**EXERCISE**
Two lines below mark the span: the one containing "Beltestrammer komplett" and the one containing "Pakningssett beltestrammer". Set down both, plus every line between, exactly as they stand, and nothing else.

Dataset records:
BEGIN
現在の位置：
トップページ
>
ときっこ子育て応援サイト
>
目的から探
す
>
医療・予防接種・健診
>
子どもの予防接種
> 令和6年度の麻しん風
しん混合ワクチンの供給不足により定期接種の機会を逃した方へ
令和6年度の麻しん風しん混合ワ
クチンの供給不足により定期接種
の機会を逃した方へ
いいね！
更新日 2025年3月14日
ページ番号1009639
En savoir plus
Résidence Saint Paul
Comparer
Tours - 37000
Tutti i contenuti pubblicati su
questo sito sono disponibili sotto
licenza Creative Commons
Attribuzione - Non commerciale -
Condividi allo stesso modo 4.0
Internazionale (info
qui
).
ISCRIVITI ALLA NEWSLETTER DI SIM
END
BEGIN
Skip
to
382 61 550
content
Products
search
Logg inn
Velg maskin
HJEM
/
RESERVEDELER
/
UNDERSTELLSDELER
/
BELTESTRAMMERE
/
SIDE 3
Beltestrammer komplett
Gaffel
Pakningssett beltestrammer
END
**WORKED SOLUTION**
Beltestrammer komplett
Gaffel
Pakningssett beltestrammer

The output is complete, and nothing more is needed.